In booking fray, ‘wolf-pack’ mentality aids indies
In booking fray, ‘wolf-pack’ mentality aids indies
24 OCTOBER 2018 12:17 PM

Speakers on a panel at the recent Direct Booking Summit in Dallas shared strategies for independent hotels competing against brands and negotiating with OTAs for guests.

DALLAS—Independent doesn’t have to mean alone.

On a distribution playing field which pits independent hotels against brands and includes sometimes-tense negotiation with online travel agencies, there can be strength in numbers, speakers said on a panel at the Direct Booking Summit this October.

“As independents, it’s important that we talk to one another and have a relationship,” said Gary Hawkins, VP of revenue strategy at Sydell Group, which creates and manages independent and boutique hotels that include NoMads in New York and Los Angeles; The LINE in Los Angeles, D.C. and Austin; Freehand in Miami, Chicago, Los Angeles and New York; and The Ned in London.

He called it “a wolf-pack mentality,” because “if we’re out on our own and we get separated from the pack, we’re going to get picked off.”

That’s particularly true in negotiating contracts with OTAs, Hawkins said.

“Compared to bigger brands, one of the biggest disadvantages is leverage power against OTAs,” he said. “My opinion is the relationship with OTAs has never been more tense. More trust has been eroded by shady tactics, from breaking parity to basic, uncoupling of package rates being sold independently to members-only rates.”

Through an ongoing dialogue with other independents, hoteliers can resist “being bullied into accepting these contracts … and collectively can bargain,” he said. “Expedia is not going to turn off an entire market.”

Channels and content
Emerging as another competitive edge right now is the availability of Airbnb as a distribution platform for boutique hotels, speakers said.

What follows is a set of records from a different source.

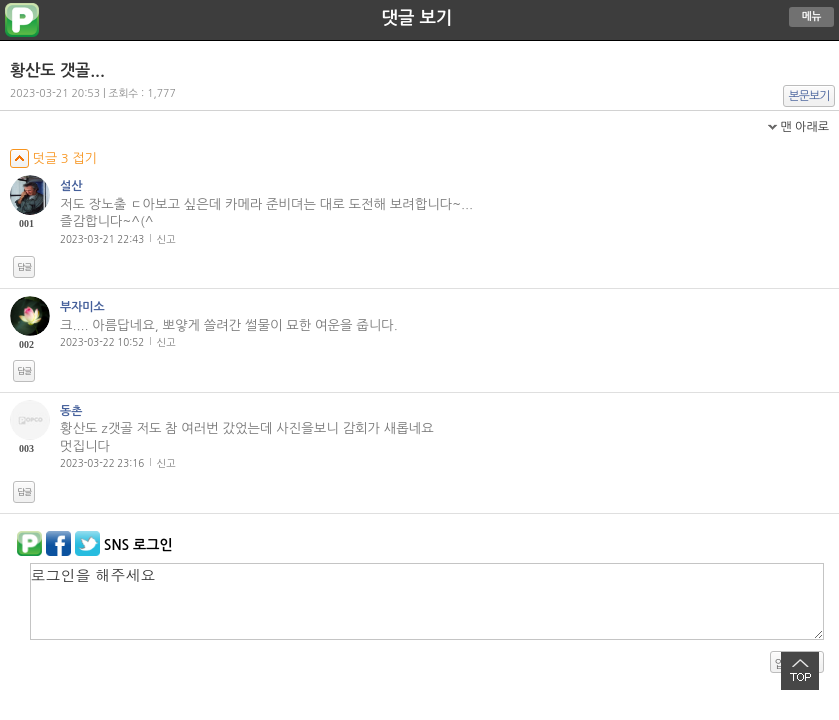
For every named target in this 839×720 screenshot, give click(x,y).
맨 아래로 (804, 127)
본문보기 (809, 96)
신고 (166, 239)
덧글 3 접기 (53, 158)
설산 (71, 186)
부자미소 (82, 307)
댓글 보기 (417, 18)
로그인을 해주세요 (427, 601)
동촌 (71, 411)
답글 (24, 267)
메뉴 (812, 16)
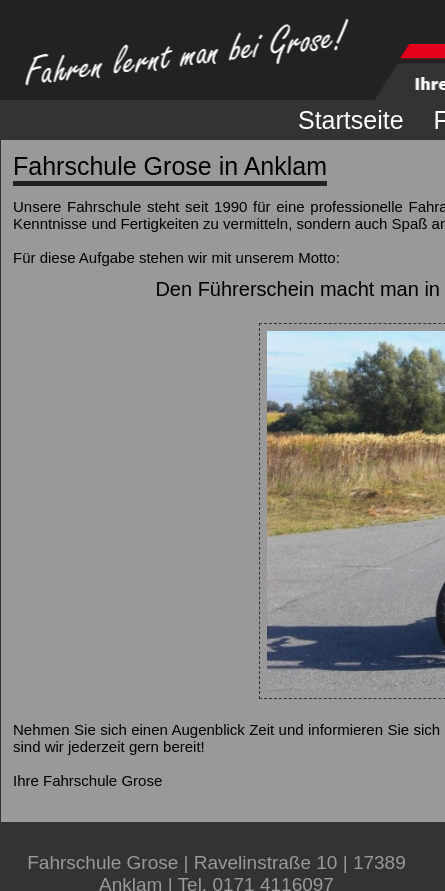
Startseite (351, 120)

“There’s a lot we can learn from Airbnb,” said Carlos Aquino, VP of sales and business development at Tafer Hotels & Resorts, which manages independent luxury resorts in Mexico.

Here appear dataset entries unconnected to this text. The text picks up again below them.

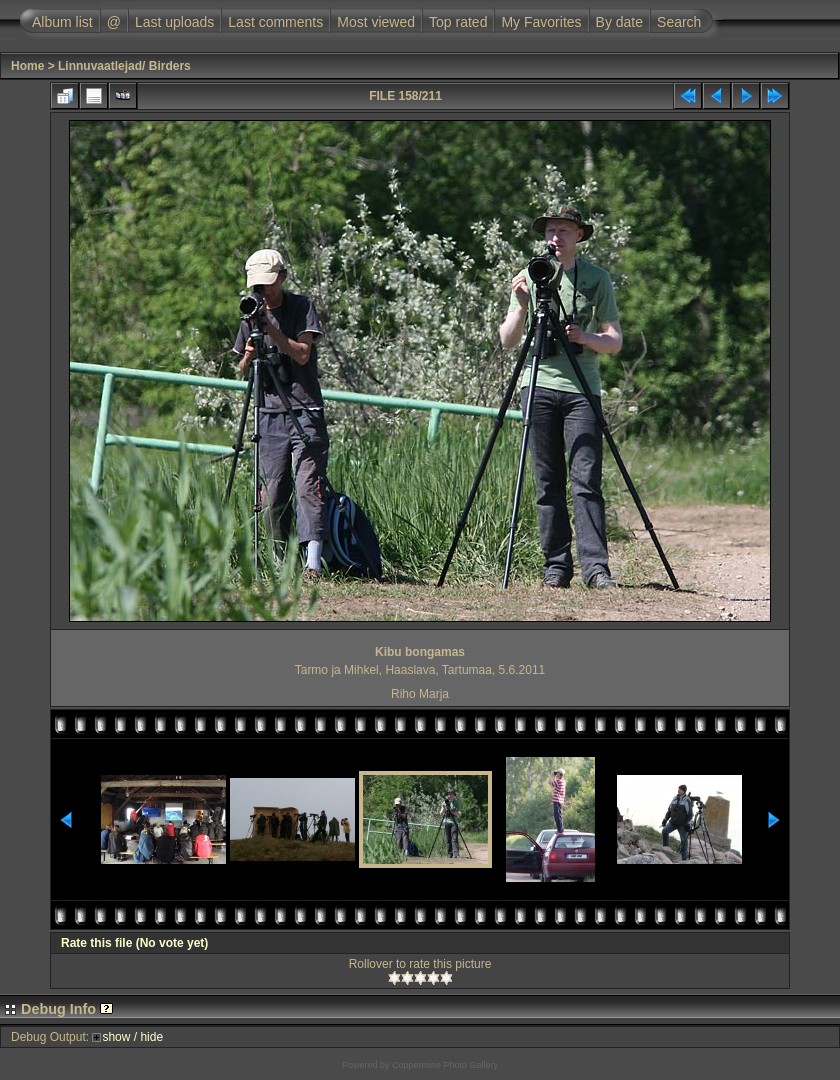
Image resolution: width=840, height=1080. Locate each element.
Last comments (275, 22)
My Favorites (541, 22)
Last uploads (174, 22)
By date (619, 22)
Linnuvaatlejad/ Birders (124, 66)
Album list (62, 22)
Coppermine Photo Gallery (445, 1065)
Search (679, 22)
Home (27, 66)
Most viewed (376, 22)
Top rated (458, 22)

“How they’ve positioned themselves is how independent hotels should. We look at Airbnb as an inspiration rather than a threat.”

Hawkins said Sydell Group sees advantages to listing its properties on Airbnb, including a smaller commission rate than what is typical on OTAs and a platform which reaches the specific and ideal segment of guest for those properties.

“We do a lot of revenue through Airbnb with our hotels. As they get into hotel distribution, my thought is, ‘Welcome,’” he said.

Ultimately, independent hotels win bookings by having a clear value proposition and targeting and communicating that to the right guests, said Marissa Brady, director of hotel direct digital marketing at The Leading Hotels of the World, a collection of more than 400 independent luxury hotels in more than 80 countries.

“Guests are craving the experiences on property with the content we provide,” she said. “We have to be authentic to what our guests are looking for and deliver content experiences, which we can better enable without the red tape of a brand.”

Social media is an important channel for communicating that value, because it can be very visual, Hawkins said.

In all marketing efforts, it’s just as important to know who your customers aren’t as it is to know who they are, he said.

For example, he said, his company knows that big corporate groups are more likely to negotiate and ultimately book with the bigger brands. So the hotels in Sydell’s portfolio go after “smaller, more creative” groups—such as those in the fashion and entertainment industry, and those looking to book incentive-type trips, he said.

Truly unique
The “little things” that make your hotel different add up, Aquino said. And if you’re able to “tie it to emotion and what people do with (those things), it starts resounding more,” he said. As guests engage on property, it’s more likely “they’re going to remember you,” he added.

But that uniqueness must be authentic; if it’s not, guests will sniff that out, Hawkins said.

An independent hotel’s creative approach has to be “reflective of the sensibilities of (its) particular city, and also not in a cheesy way,” he said.

For example, he said, tying The LINE Austin to local history and flavor was more than “putting guitars in every room and saying, ‘we’re authentic.’”

True authenticity is “respectful to the community, additive to the community,” he said.

“We’re developers as well, and (as developers), you want to be well-received by the community you’re in; otherwise, you’re in for a tough tenure in that market.”

Independent hoteliers particularly should focus more of their time and energy on these concerns, as opposed to other more systematic work, Hawkins said.

“For better or worse, independent hoteliers have to do the same job with way less resources. We wear multiple hats, but if you employ smart people who have understanding beyond the narrow scope of their job, you have the ability to have fewer silos and work together,” he said.

“It’s important to fight the temptation to spend all of our time poring over reports and extracting warehouse data. … Decisions should be data-based and scientific, but you can bite off more than you can chew.”